In his petition for post-conviction relief, the petitioner alleged that he had received ineffective assistance of counsel at the trial and appeal levels. Mr. John Oliva represented the petitioner at his first trial, which resulted in a hung jury, at his second trial, and on the direct appeal. After a hearing at which the petitioner, Mr. Oliva, and the prosecuting attorney testified, the court below took the matter under advisement and later issued a comprehensive order denying relief. After reviewing the record, we affirm the judgment below.

“In post-conviction relief proceedings the petitioner has the burden of proving the allegations in his [or her] petition by a preponderance of the evidence.” McBee v. State, 655 S.W.2d 191, 195 (Tenn.Crim.App. 1983). Furthermore, the factual findings of the trial court in hearings “are conclusive on appeal unless the evidence preponderates against the judgment.” State v.

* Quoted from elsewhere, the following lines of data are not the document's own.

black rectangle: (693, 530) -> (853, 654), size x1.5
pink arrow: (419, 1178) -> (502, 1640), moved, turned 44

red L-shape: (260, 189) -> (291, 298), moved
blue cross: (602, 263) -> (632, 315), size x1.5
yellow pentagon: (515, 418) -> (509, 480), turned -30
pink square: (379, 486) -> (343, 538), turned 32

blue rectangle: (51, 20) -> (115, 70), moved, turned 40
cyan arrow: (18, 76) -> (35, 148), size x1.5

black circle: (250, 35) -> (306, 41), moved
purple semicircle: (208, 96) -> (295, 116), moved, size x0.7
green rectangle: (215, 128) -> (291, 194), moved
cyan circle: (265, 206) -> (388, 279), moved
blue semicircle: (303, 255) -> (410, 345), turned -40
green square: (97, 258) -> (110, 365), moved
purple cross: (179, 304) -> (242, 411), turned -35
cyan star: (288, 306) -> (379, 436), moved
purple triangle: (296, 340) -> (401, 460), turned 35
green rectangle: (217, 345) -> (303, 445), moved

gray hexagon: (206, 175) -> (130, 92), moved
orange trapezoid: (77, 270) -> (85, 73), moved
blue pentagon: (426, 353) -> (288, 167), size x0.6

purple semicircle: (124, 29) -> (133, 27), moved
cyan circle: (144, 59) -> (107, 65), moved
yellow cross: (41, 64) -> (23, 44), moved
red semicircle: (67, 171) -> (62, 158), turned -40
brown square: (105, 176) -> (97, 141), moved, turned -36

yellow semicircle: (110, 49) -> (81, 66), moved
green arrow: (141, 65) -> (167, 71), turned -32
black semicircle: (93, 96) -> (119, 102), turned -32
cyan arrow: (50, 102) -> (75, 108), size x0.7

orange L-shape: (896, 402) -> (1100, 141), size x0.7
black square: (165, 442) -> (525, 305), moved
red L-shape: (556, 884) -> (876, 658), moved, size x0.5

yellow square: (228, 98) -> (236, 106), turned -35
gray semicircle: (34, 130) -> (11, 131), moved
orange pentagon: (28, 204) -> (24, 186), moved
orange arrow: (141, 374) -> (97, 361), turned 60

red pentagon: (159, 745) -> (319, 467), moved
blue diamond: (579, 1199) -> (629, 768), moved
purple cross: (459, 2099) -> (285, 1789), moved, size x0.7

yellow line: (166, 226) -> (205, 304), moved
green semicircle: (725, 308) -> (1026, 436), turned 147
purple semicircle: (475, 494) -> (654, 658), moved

Buford, 666 S.W.2d 473, 475 (Tenn.Crim.App. 1983).

In reviewing the petitioner’s Sixth Amendment claim of ineffective assistance of counsel, this Court must determine whether the advice given or services rendered by the attorney are within the range of competence demanded of attorneys in criminal cases. Baxter v. Rose, 523 S.W.2d 930, 936 (Tenn. 1975). To prevail on a claim of ineffective counsel, a petitioner “must show that counsel’s representation fell below an objective standard of reasonableness” and that this performance prejudiced the defense. There must be a reasonable probability that but for counsel’s error the result of the proceeding would have been different. Strickland v. Washington, 466 U.S. 668, 687-88, 692, 694 (1984); Best v. State, 708 S.W.2d 421, 422 (Tenn.Crim.App. 1985).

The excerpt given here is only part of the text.